Le mouvement au cinéma a toujours été un but, une quête absolue de pouvoir réussir à capter la plus pure beauté du corps en mouvement et la mettre en valeur telle une œuvre plastique à part entière, au sein même d’un récit que formera le film. Le mouvement dans l’art de manière générale a toujours été une recherche et un questionnement fondamental que ce soit par la peinture, la photographie, la danse, bien que le cinéma par l’idée de pouvoir maîtriser l’espace et le temps, se prête pleinement à la représentation du mouvement. Mais dans Black Swan, l’enjeu même qui motive le film de bout en bout est bien la volonté de la pureté totale de l’art et comment celle-ci parvient à se manifester. Le film questionne ce rapport a l’art dans tous les sens possibles, le nôtre en tant que spectateur, en tant que concurrent, parent, et bien sûr celui en tant qu’artiste, habité par cette quête de la maîtrise absolue.
Ainsi, le film réalisé par Darren Aronofsky, met en scène l’histoire d’une danseuse de ballet, Nina, qui ne vit que pour son art et rêve de décrocher le premier rôle d’une nouvelle mise en scène du Lac des Cygnes de Tchaïkovski. Le film est un parfait exemple de l’harmonie à trouver par le corps en mouvement et celui de la caméra. Entre caméra à l’épaule pour une pure immersion sur scène et rôle de transmission pour rendre visible aux spectateurs ce qui est représenté, celle-ci virevolte dans une symphonie totale pour suivre toutes les émotions qui peuvent être transmises, où montage et différents plans font sens en tout point. Avec de plus ce tout, intégré dans une histoire qui fait parfaitement écho à cette mise en scène, où les quelques éléments de fantastiques du film donnent finalement une portée autre, encore plus grande à ce qui est évoqué et ceux-ci sont exprimés avec justesse et subliment une brillante Natalie Portman multirécompensée pour ce rôle.

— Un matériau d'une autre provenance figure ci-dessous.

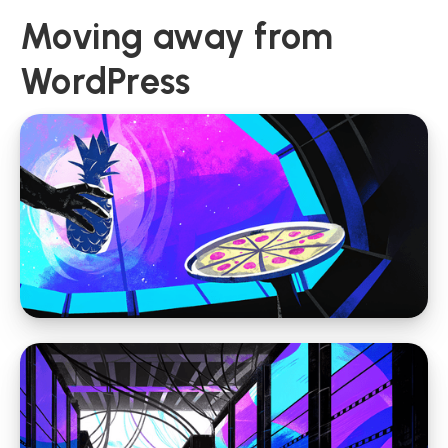
Moving away from
WordPress
Moving away from WordPress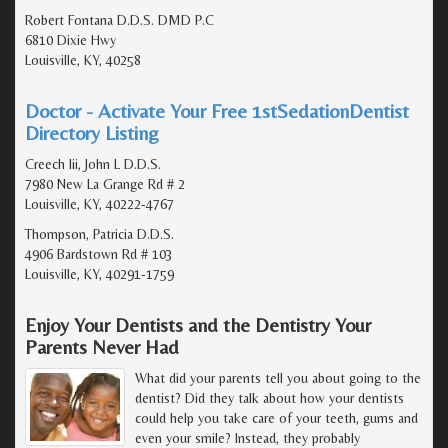
Robert Fontana D.D.S. DMD P.C
6810 Dixie Hwy
Louisville, KY, 40258
Doctor - Activate Your Free 1stSedationDentist
Directory Listing
Creech Iii, John L D.D.S.
7980 New La Grange Rd # 2
Louisville, KY, 40222-4767
Thompson, Patricia D.D.S.
4906 Bardstown Rd # 103
Louisville, KY, 40291-1759
Enjoy Your Dentists and the Dentistry Your
Parents Never Had
What did your parents tell you about going to the
dentist? Did they talk about how your dentists
could help you take care of your teeth, gums and
even your smile? Instead, they probably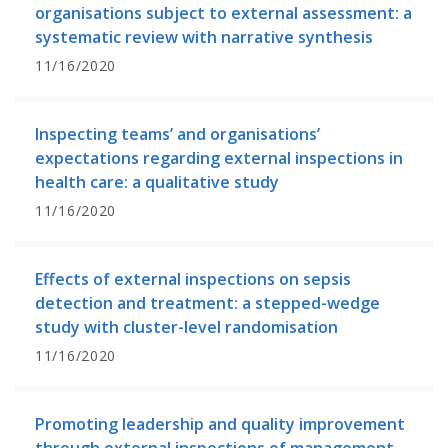
organisations subject to external assessment: a
systematic review with narrative synthesis
11/16/2020
Inspecting teams’ and organisations’
expectations regarding external inspections in
health care: a qualitative study
11/16/2020
Effects of external inspections on sepsis
detection and treatment: a stepped-wedge
study with cluster-level randomisation
11/16/2020
Promoting leadership and quality improvement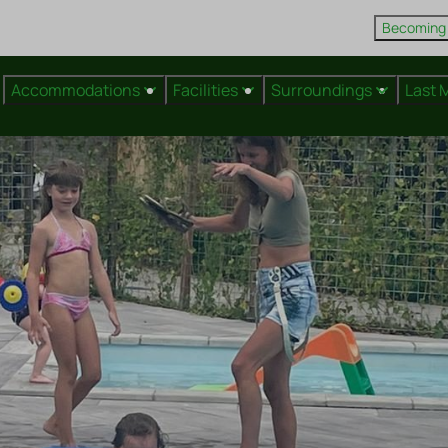
Becoming
Accommodations
Facilities
Surroundings
Last 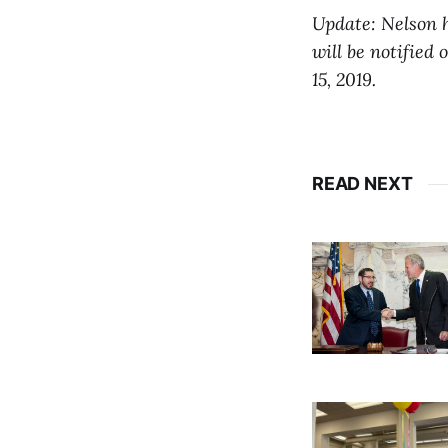
Update: Nelson ha
will be notified 
15, 2019.
READ NEXT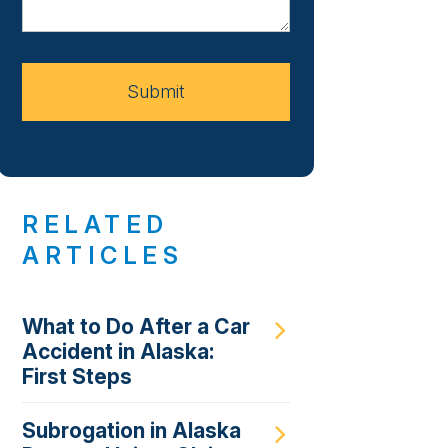
About
Your
Case
Submit
RELATED
ARTICLES
What to Do After a Car
Accident in Alaska:
First Steps
Subrogation in Alaska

Toutefois, ce but du sublime, de la beauté ultime ne peut passer que par l’échec, le doute, la jalousie, autant de déception qui rappelle des caractéristiques humaines de ce personnage et qui nous attachent à lui. Le film parle en effet de ces périodes si difficiles lorsqu’une vie entière a été consacré pour ce seul et unique but. Evoquant ainsi la possibilité emprunter des voies qui dévient complètement des croyances qui ont construit l’artiste, parfois malsaine, que ce soit consciemment ou non. Black Swan est donc un film qui questionne la vision artistique par une mise en scène incroyable de virtuosité et d’élégance mais qui obsède et broie au-fur-et-à-mesure l’héroïne, bouleversée entre besoin de perfection technique et folie maléfique qui la sort de sa propre nature, finissant par devenir fatalement obsédé par ce rôle, en oubliant sa propre existence. Ces questionnements spirituels semblent touchés profondément le réalisateur puisque ce thème de l’artiste, ce qu’il ressent et son fonctionnement psychique de création a déjà été abordé dans Mother ! sortie en 2017, où malgré la vision semble -t-il plus personnelle, le sentiment qu’il veut produire prend le pas sur l’histoire.